After Kindle Exits the Market: How to Continue Reading Your Manga on iPad/iPhone (2026)

After Kindle Exits the Market: How to Continue Reading Your Manga on iPad/iPhone
The short answer: Your existing MOBI/AZW3 manga files don't need conversion — iOS manga readers that support these formats can open them directly (like Manga Capsule, which reads MOBI/AZW3/EPUB with streaming loading and manga-specific reading optimizations). The only thing you need to handle is getting the files out of your Kindle device or computer.
After the Kindle China store shut down, many people are left with two types of assets: books downloaded to their Kindle devices, and the .mobi/.azw3 manga files they've collected over the years from various sources. As devices age and e-ink screens make reading manga difficult (grayscale + page turn ghosting), moving to iPad is the natural choice.
Step 1: Get the Files Out
Case A: Files are already on your computer/cloud drive (most people) Nothing to do here — skip to Step 2.
Case B: Files are on your Kindle device
Connect to your computer via USB, and Kindle will show up as a flash drive. Your books are in the documents folder — just copy them all out.
Case C: DRM-free personal documents Personal documents sent via Send to Kindle are probably still in your email or on your computer — recovering them is even easier.
Amazon-purchased, DRM-protected books are outside the scope of this article — please continue reading within Amazon's official app.
Step 2: Import to iPad/iPhone
Using Manga Capsule as an example, you have several options:
- WiFi Transfer: Connect your computer and iPad to the same WiFi, open the address shown in the app via browser, and drag entire folders in (hundreds of books at once, with progress display)
- USB Cable: Direct connection — fastest speed
- Cloud/NAS Transfer (recommended for large libraries): Upload files to Aliyun Drive/Baidu Netdisk or NAS, mount in the app, and read directly without importing — zero iPad storage used
Why Not Convert Formats?
Many online tutorials suggest using Calibre to batch-convert MOBI to EPUB or CBZ. But if your reader already supports MOBI/AZW3, this step is completely unnecessary: batch conversion takes a long time, manga MOBI conversions occasionally lose pages or compress quality, and you end up storing duplicate files. If you can read directly, don't convert. Calibre is better suited for library management and metadata organization.
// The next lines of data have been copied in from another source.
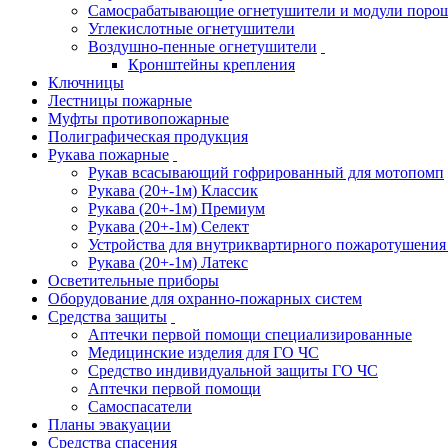
Самосрабатывающие огнетушители и модули поро
Углекислотные огнетушители
Воздушно-пенные огнетушители
Кронштейны крепления
Ключницы
Лестницы пожарные
Муфты противопожарные
Полиграфическая продукция
Рукава пожарные
Рукав всасывающий гофрированный для мотопомп
Рукава (20+-1м) Классик
Рукава (20+-1м) Премиум
Рукава (20+-1м) Селект
Устройства для внутриквартирного пожаротушени
Рукава (20+-1м) Латекс
Осветительные приборы
Оборудование для охранно-пожарных систем
Средства защиты
Аптечки первой помощи специализированные
Медицинские изделия для ГО ЧС
Средство индивидуальной защиты ГО ЧС
Аптечки первой помощи
Самоспасатели
Планы эвакуации
Средства спасения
Kindle vs iPad Manga Reading Experience
| Dimension | Kindle (E-ink) | iPad + Manga Reader |
|---|---|---|
| Color | Grayscale | Full color |
| Page turns | Ghosting, slow | Instant |
| Large spreads/cross-page | Small screen struggles | Dual-page mode/spread merge |
| Older resource quality | No processing | On-device AI upscaling |
| Eye comfort | ✅ Strength | Dark mode + brightness control |
E-ink is still unbeatable for text, but for image-heavy content like manga, iPad really is the主场.
FAQ
Q: Can iOS really open AZW3 directly? A: Yes. Manga Capsule supports direct reading of MOBI/AZW3/EPUB without Calibre preprocessing.
Q: What's the fastest way to batch migrate hundreds of books? A: Drag everything into a folder on NAS or cloud drive, mount that folder in the app — zero import, zero storage used, bookshelf auto-generates covers.
Q: Most manga on Kindle is Japanese manga — is the reading direction correct? A: Yes, it defaults to right-to-left Japanese manga direction, but can be adjusted per book.